Rockies Express Pipeline LLC (REX) last Monday began service on the portion of REX-East from Audrain County, MO, to the Lebanon Hub in Warren County, OH, with capacity up to 1.6 Bcf/d. The majority of REX-East is now in service.
This section of REX-East includes interconnects to Natural Gas Pipeline Co. of America (NGPL), Ameren, Trunkline, Midwestern Gas Transmission, Panhandle Eastern, Texas Eastern, Dominion Transmission and Columbia Gas, with future interconnects to Texas Gas, ANR, Citizens and Vectren. The remainder of the 639-mile, 42-inch diameter REX-East eastward to Clarington, OH, is expected to be in service by Nov. 1.
Bentek Energy’s Sam Duran said REX-East throughput began slowly with a little more than 80 MMcf/d last Monday, but the volume was jumping to about 720 MMcf/d last Tuesday. Very little gas was making it to Lebanon at that point, but that should change as the Texas Eastern interconnect at Lebanon becomes more active, he said. Most of the first REX-East deliveries were going to NGPL in Moultrie County, IL, and Midwestern in Edgar County, IL, along with a small amount to Dominion, Duran said. After Lebanon deliveries heat up, that should have a negative effect on Columbia Gas and Dominion prices, he added.
Justin Carlson, also of Bentek, said significant Gulf Coast pipeline maintenance during the first couple of weeks in July will blunt the early market impact of REX-East service. An outage of TGT’s Fayetteville Lateral for the first 10 days of the month will cut drastically into that pipeline’s Ohio Valley deliveries, Carlson said, which means REX-East has less competition in that market area at first.
Assessments of the early market impact of REX-East were murky last week because of mild weather in the Midwest and Northeast. They were also complicated by Panhandle Eastern and Trunkline announcing that operational issues would require them to limit deliveries to their respective REX-East interconnects as July began.
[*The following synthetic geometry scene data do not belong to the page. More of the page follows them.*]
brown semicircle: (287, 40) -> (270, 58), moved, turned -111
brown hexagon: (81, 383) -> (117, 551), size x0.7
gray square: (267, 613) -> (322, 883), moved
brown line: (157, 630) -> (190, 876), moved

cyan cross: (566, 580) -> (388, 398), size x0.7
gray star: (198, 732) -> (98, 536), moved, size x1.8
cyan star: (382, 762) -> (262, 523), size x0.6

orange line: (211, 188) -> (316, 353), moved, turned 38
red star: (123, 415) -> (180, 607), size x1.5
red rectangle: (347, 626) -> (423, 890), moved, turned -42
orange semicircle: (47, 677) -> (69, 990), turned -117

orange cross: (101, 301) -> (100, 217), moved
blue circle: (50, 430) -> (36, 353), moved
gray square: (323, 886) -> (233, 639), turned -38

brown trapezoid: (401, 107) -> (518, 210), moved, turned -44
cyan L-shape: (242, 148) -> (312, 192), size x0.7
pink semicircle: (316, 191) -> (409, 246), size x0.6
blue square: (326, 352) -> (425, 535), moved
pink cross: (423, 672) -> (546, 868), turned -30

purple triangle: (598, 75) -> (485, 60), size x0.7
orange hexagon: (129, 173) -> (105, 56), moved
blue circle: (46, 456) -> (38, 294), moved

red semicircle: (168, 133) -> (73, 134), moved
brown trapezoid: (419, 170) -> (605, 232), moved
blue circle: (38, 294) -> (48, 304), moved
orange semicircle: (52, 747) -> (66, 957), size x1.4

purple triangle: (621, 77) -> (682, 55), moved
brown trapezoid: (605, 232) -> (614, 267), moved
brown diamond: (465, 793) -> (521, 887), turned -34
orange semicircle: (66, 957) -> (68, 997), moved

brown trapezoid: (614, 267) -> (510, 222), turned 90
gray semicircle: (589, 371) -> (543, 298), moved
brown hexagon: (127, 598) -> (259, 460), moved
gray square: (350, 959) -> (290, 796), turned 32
The Trunkline constraint was lifted Thursday; the Panhandle Eastern limit was eased that same day but remained below the point’s full design capacity.
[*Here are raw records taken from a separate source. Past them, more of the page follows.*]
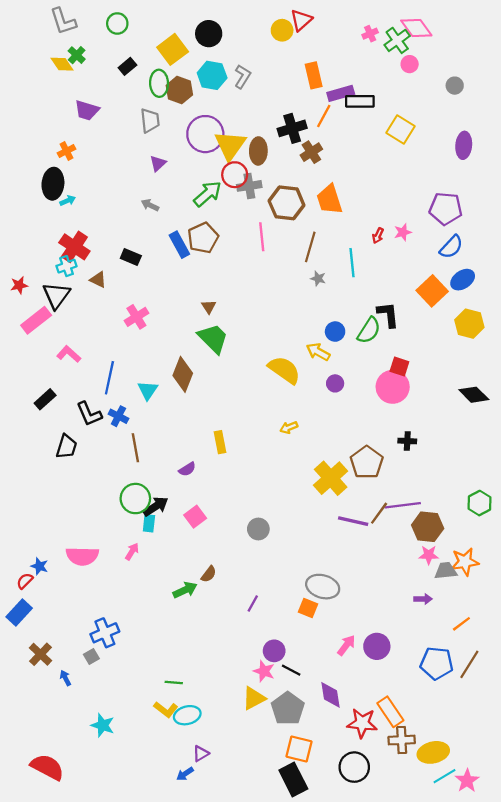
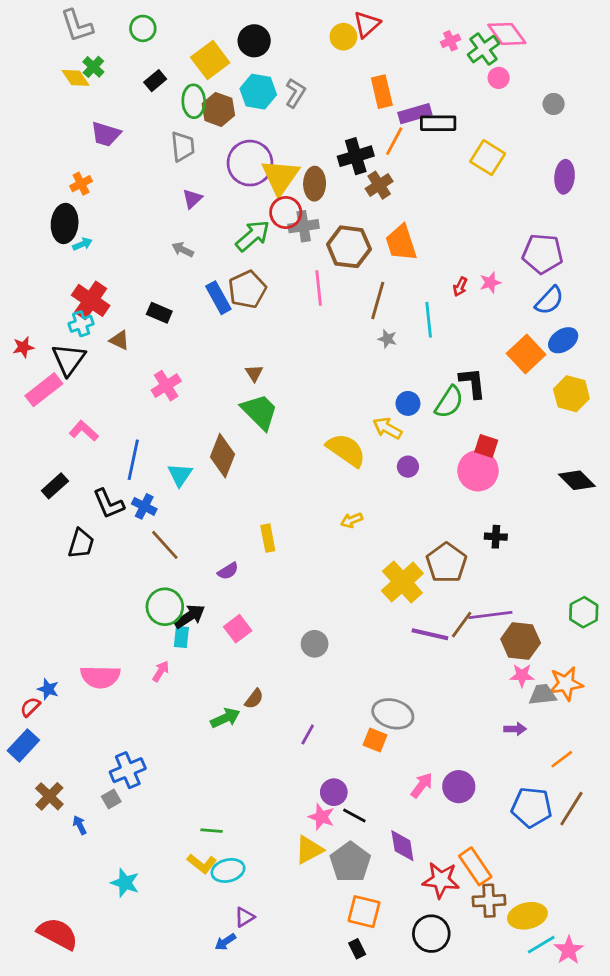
brown line: (135, 448) -> (165, 545), turned -32
black rectangle: (293, 779) -> (357, 949), size x0.5

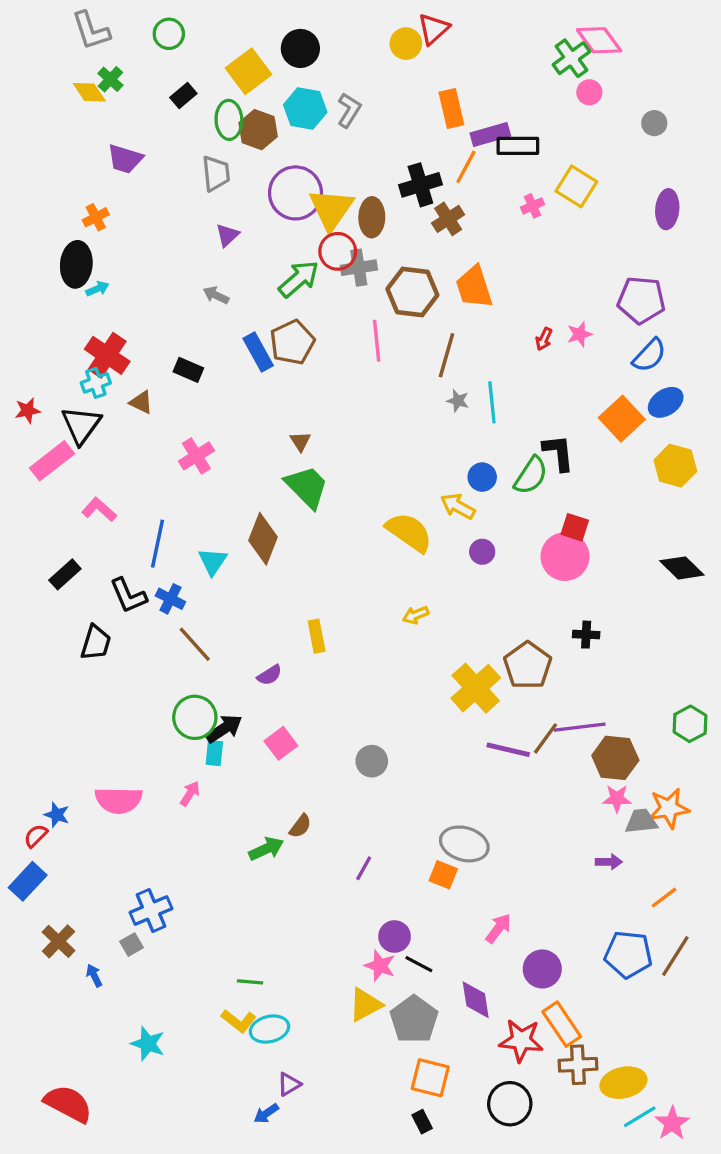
pink cross: (451, 41) -> (533, 206), moved
cyan line: (429, 320) -> (492, 402), moved
purple circle: (459, 787) -> (542, 969), moved

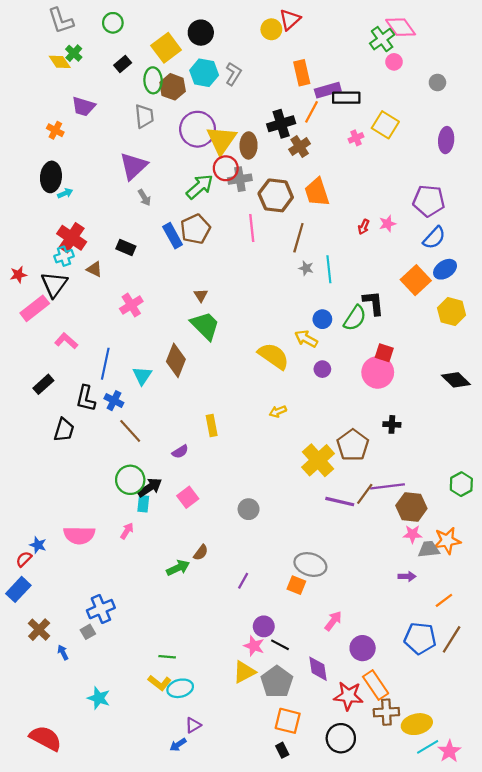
orange cross: (96, 217) -> (55, 130), moved, turned -35
purple triangle: (227, 235) -> (133, 166), moved, size x1.8
gray arrow: (216, 295) -> (144, 198), turned -147
black L-shape: (128, 596) -> (86, 398), turned 36

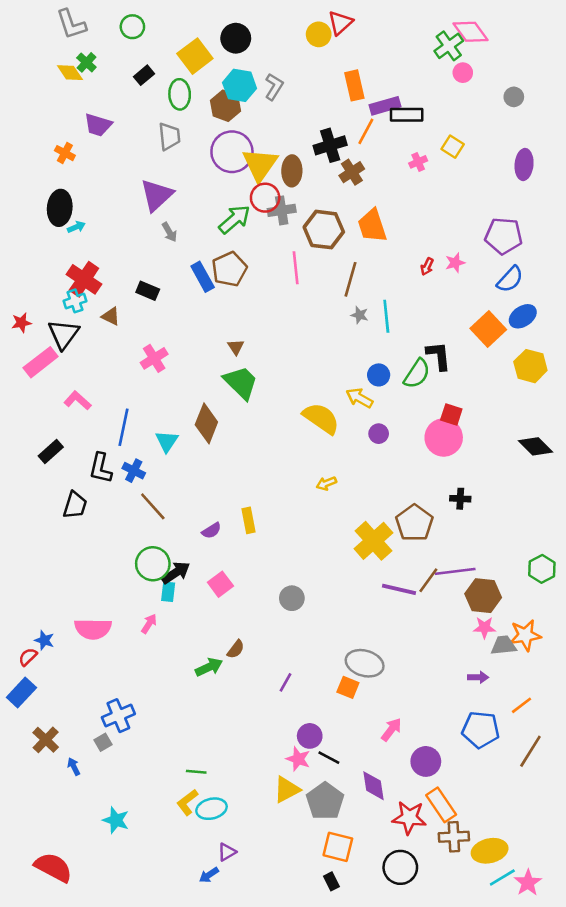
brown hexagon: (173, 87) -> (226, 106), moved
yellow square: (385, 125) -> (453, 147), size x0.7
yellow rectangle: (212, 426) -> (248, 520), moved
blue pentagon: (420, 638) -> (481, 730), moved
yellow L-shape: (160, 683) -> (187, 802), turned 105

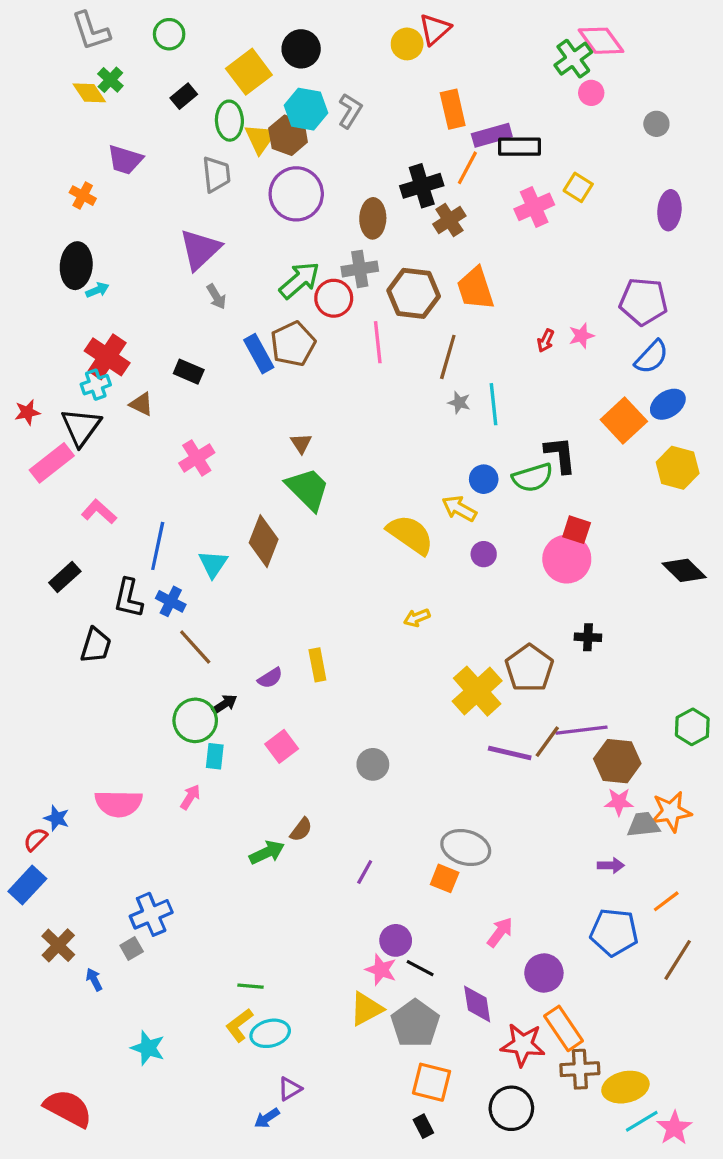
pink cross: (418, 162) -> (534, 207), size x1.6
yellow triangle: (260, 164) -> (260, 138), moved, size x0.7
red circle: (265, 198) -> (334, 298), moved
green semicircle: (417, 374) -> (533, 478), turned 40
black arrow: (176, 573) -> (225, 704), moved, size x0.7

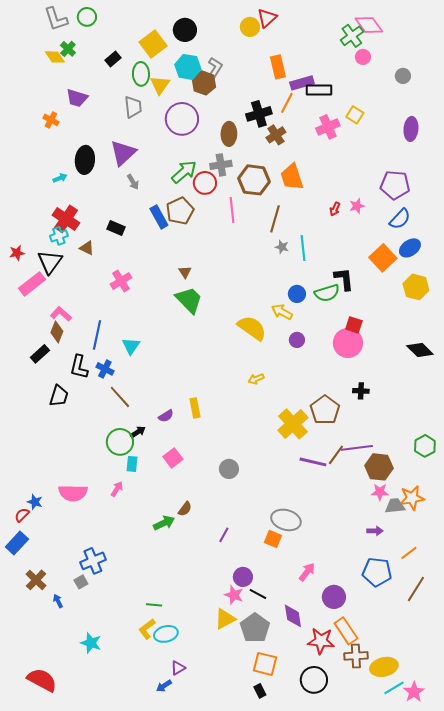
green circle: (169, 34) -> (87, 17), moved
brown hexagon: (288, 135) -> (204, 83), moved
black ellipse: (76, 266) -> (85, 160), moved
brown diamond: (264, 541) -> (57, 332), moved, size x0.7

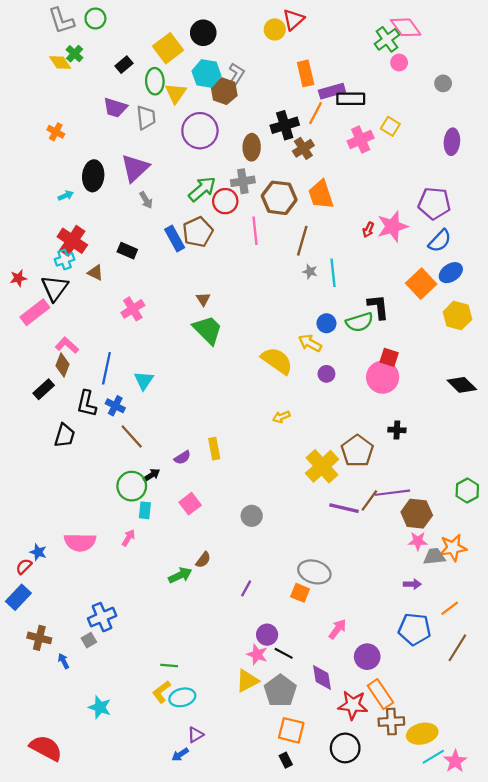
purple trapezoid: (77, 98) -> (115, 108), moved
pink star: (357, 206) -> (392, 226), size x1.8
brown cross: (36, 580) -> (39, 638), turned -30

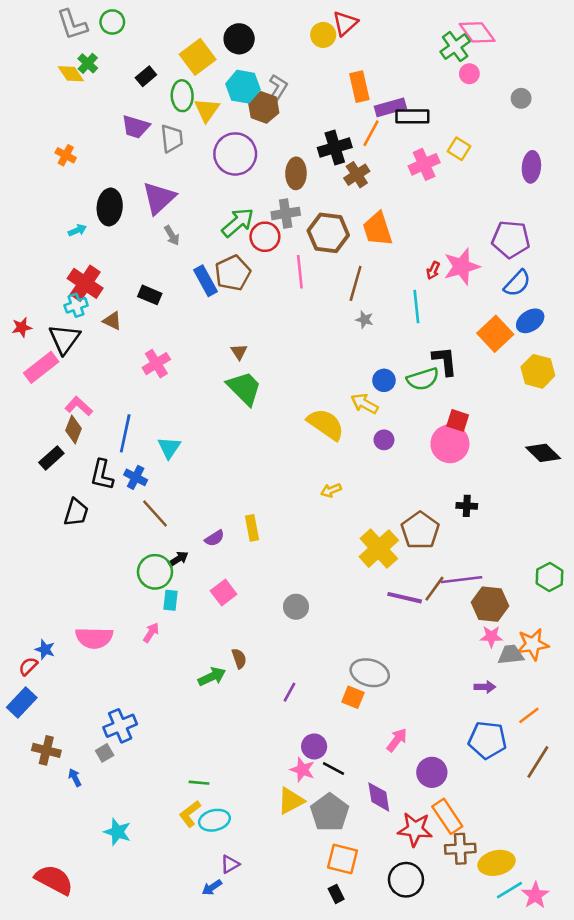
cyan line: (333, 273) -> (416, 307), moved
brown semicircle: (203, 560) -> (239, 658), turned -56

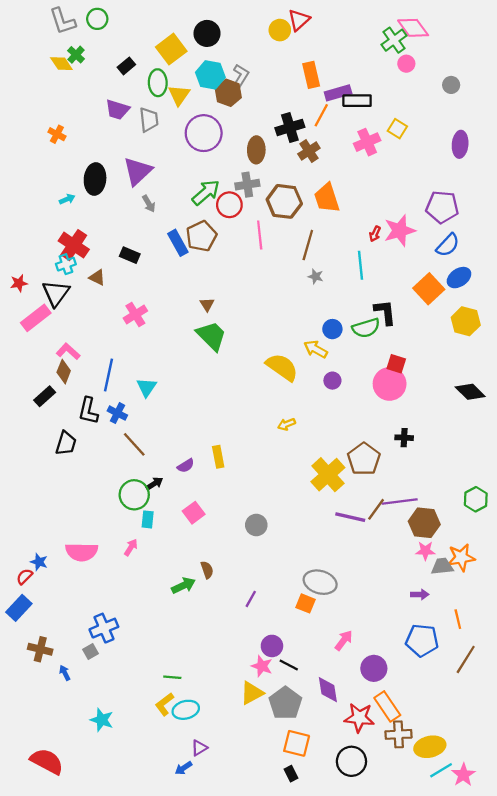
orange line: (529, 715) -> (458, 619), turned -66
A Rockies producer said there was no doubt that REX-East is displacing Gulf Coast gas to some extent and having the anticipated effect of strengthening prices in his region. He regularly tracks CIG basis (the Henry Hub price minus the CIG price) and said that while CIG stood at minus $1.53 as of June 26, the spread had tightened to 85 cents last week. However, he said it was impossible for the pipeline operators to tie in 1.5 Bcf/d of REX-East capacity so quickly after startup, and until northern weather starts providing a real test, “let’s take a time-out for now” on making a call on REX-East market impact.
Although last Wednesday’s gains in the region were smaller than on last Tuesday, the producer said it looked like REX was helping to keep Rockies spot prices a little better supported last week than in the general market. He didn’t think transport constraints were enough to explain the modest Rockies firmness.
Some said a softer Chicago citygate is the most likely result from the early days of REX-East operation. A Houston-based marketer said Tuesday it appeared to him that REX-East was pushing Chicago prices lower, but that also was being influenced at that point by the area’s cool temperatures. “It’s a little early to judge” due to little weather-based load, he said. Also, there are a “lot of moving pieces” involved due to the activation of new connects with Midwestern, NGPL, Panhandle Eastern and Trunkline, he said.
When completed, the entire 1,679-mile REX system will have a capacity of approximately 1.8 Bcf/d, virtually all of which has been contracted under long-term firm commitments, the pipeline said.